▸ **Exercise prompt**
Everything in the listing should be transcribed exactly, apart from the pictures.

▸ **Input data**
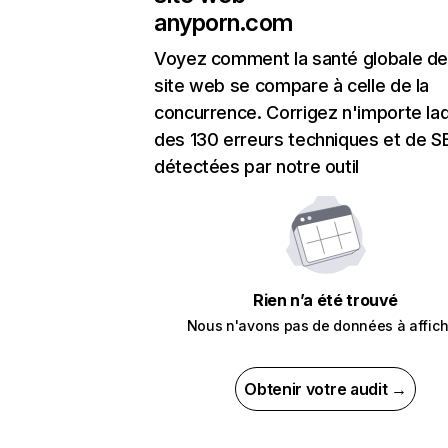
anyporn.com
Voyez comment la santé globale de
site web se compare à celle de la
concurrence. Corrigez n'importe laq
des 130 erreurs techniques et de 
détectées par notre outil
Rien n’a été trouvé
Nous n'avons pas de données à affich
Obtenir votre audit →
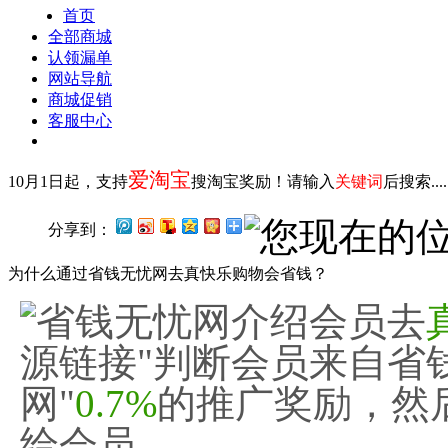
首页
全部商城
认领漏单
网站导航
商城促销
客服中心
爱淘宝
10月1日起，支持
搜淘宝奖励！请输入
关键词
后搜索...
您现在的
分享到：
为什么通过省钱无忧网去真快乐购物会省钱？
省钱无忧网介绍会员去
源链接"判断会员来自省
网"
0.7%
的推广奖励，然
给会员……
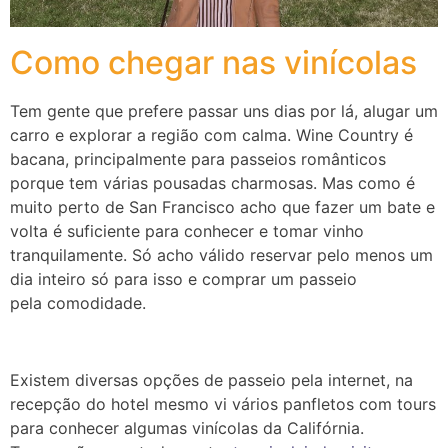
Como chegar nas vinícolas
Tem gente que prefere passar uns dias por lá, alugar um
carro e explorar a região com calma. Wine Country é
bacana, principalmente para passeios românticos
porque tem várias pousadas charmosas. Mas como é
muito perto de San Francisco acho que fazer um bate e
volta é suficiente para conhecer e tomar vinho
tranquilamente. Só acho válido reservar pelo menos um
dia inteiro só para isso e comprar um passeio
pela comodidade.
Existem diversas opções de passeio pela internet, na
recepção do hotel mesmo vi vários panfletos com tours
para conhecer algumas
vinícolas da Califórnia
.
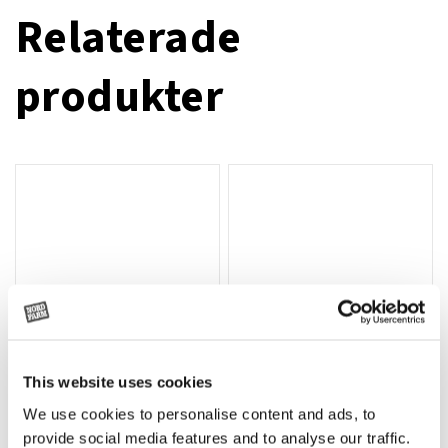
Relaterade
produkter
This website uses cookies
We use cookies to personalise content and ads, to
Rotor, komplett med slagor
Grön truckknapp
Lägg till i varukorg
provide social media features and to analyse our traffic.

▸ **Response area**
anyporn.com
Voyez comment la santé globale de
site web se compare à celle de la
concurrence. Corrigez n'importe laq
des 130 erreurs techniques et de 
détectées par notre outil
Rien n’a été trouvé
Nous n'avons pas de données à affich
Obtenir votre audit →
首页
全部商城
认领漏单
网站导航
商城促销
客服中心
爱淘宝
10月1日起，支持
搜淘宝奖励！请输入
关键词
后搜索...
您现在的
分享到：
为什么通过省钱无忧网去真快乐购物会省钱？
省钱无忧网介绍会员去
源链接"判断会员来自省
网"
0.7%
的推广奖励，然
给会员……
Como chegar nas vinícolas
Tem gente que prefere passar uns dias por lá, alugar um
carro e explorar a região com calma. Wine Country é
bacana, principalmente para passeios românticos
porque tem várias pousadas charmosas. Mas como é
muito perto de San Francisco acho que fazer um bate e
volta é suficiente para conhecer e tomar vinho
tranquilamente. Só acho válido reservar pelo menos um
dia inteiro só para isso e comprar um passeio
pela comodidade.
Existem diversas opções de passeio pela internet, na
recepção do hotel mesmo vi vários panfletos com tours
para conhecer algumas
vinícolas da Califórnia
.
Relaterade
produkter
This website uses cookies
We use cookies to personalise content and ads, to
Rotor, komplett med slagor
Grön truckknapp
Lägg till i varukorg
provide social media features and to analyse our traffic.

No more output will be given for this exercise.